The winter school holidays are upon us. Is it just me, or does this time of year fill everyone with equal parts relief and the threat of a total nervous breakdown? But a much-needed break from school helps to recharge frazzled batteries for the kids, and it can be a great time to capture some fun family memories. Here are 5 of my top tips for capturing your school holiday memories.
KEEP UP WITH THE ACTION
Have you got a stack of blurry, out of focus images of your kids running, swirling and jumping? Kids move fast, so when things start to get a bit manic, you need your camera’s shutter to keep up with them.
If you’re shooting in manual mode on a DSLR camera I recommend that you push your shutter speed to at least 1/200s-1/250s for kids that are playing sedately and go up to 1/500s+ if they start running around. If they’re jumping on the bed crank that sucker to at least 1/800s!
If you’re currently shooting on Auto you should consider switching your camera to sports mode when things get hectic.
If you’re capturing your memories on an iPhone turn on burst mode to give yourself the best chance of freezing the moment.

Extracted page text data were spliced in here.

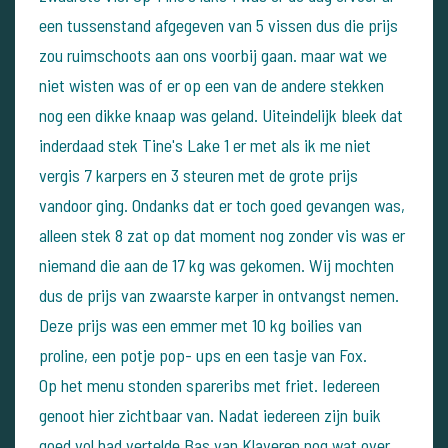
een tussenstand afgegeven van 5 vissen dus die prijs
zou ruimschoots aan ons voorbij gaan. maar wat we
niet wisten was of er op een van de andere stekken
nog een dikke knaap was geland. Uiteindelijk bleek dat
inderdaad stek Tine's Lake 1 er met als ik me niet
vergis 7 karpers en 3 steuren met de grote prijs
vandoor ging. Ondanks dat er toch goed gevangen was,
alleen stek 8 zat op dat moment nog zonder vis was er
niemand die aan de 17 kg was gekomen. Wij mochten
dus de prijs van zwaarste karper in ontvangst nemen.
Deze prijs was een emmer met 10 kg boilies van
proline, een potje pop- ups en een tasje van Fox.
Op het menu stonden spareribs met friet. Iedereen
genoot hier zichtbaar van. Nadat iedereen zijn buik
goed vol had vertelde Bas van Klaveren nog wat over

SHOOT HOW IT FEELS, NOT JUST WHAT IT LOOKS LIKE
Authentic storytelling is all in the details. If you’re keen to really capture the memory and not just the moment, make sure you capture the environmental aspects that convey a sense of mood, time or place. This is also a handy thing to remember when you’ve got kids that are so engrossed in what they’re doing that they can’t possibly pause for a photo (cue “put the camera away mum” eye-rolls here). What little details tell you that it’s a cold winter? How can you convey focused concentration on the face of that Lego master-builder? Whenever I'm photographing a client family I'm thinking "what deatils can I capture to help add richness to this story?"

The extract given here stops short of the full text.